After much anticipation I finally indulged in my not so secret passion for 50 Shades of Grey. As most of you know, I am a lover of the book series by E.L. James. I even went so far as to have my own fantasy cast for the movie! I was stunned that Jamie Dornan was cast as the mysteriously kinky Christian Grey. Frankly I just couldn't see it. When the promotional material began to flood the television and internet, Dornan grew on me but Dakota Johnson, not so much.

Being the frugal lady I am, I waited until I could rent the movie on demand. It was actually my viewing pleasure for Mother's Day. My poor husband indulged me and even sat with me to watch the movie. Well, that is $7 and 2 hours I will never get back. I was so disappointed in the cast. Dornan was barely able to pull off an American accent let alone hide his Irish lilt. While I enjoy looking at Jamie Dornan and that toned body, the guy couldn't act his way out of a wet paper bag. Johnson was like a dead fish. Lifeless. Boring. No passion. She stank. Actually, neither actor portrayed great passion for a film that is all about passion. I just didn't feel it. The sex scenes were ok. They had to be tamed for obvious reasons but still they lacked that kink that I came to associate with Christian Grey.

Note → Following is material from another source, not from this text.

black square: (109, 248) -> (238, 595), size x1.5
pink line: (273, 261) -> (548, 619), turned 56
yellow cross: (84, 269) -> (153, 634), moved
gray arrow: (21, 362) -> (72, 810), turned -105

My husband fell asleep within the first 20 minutes of the movie while I struggled to stay awake. What is worse is they ended that joke of a movie on the insinuation that there would be a follow up movie! Seriously, will they put out another piece of shite like that? Just sayin', if you need a fix of Christian Grey...reread the book and skip the movie, what you imagine in your mind would be far more powerful than the drivel they served up on the silver screen.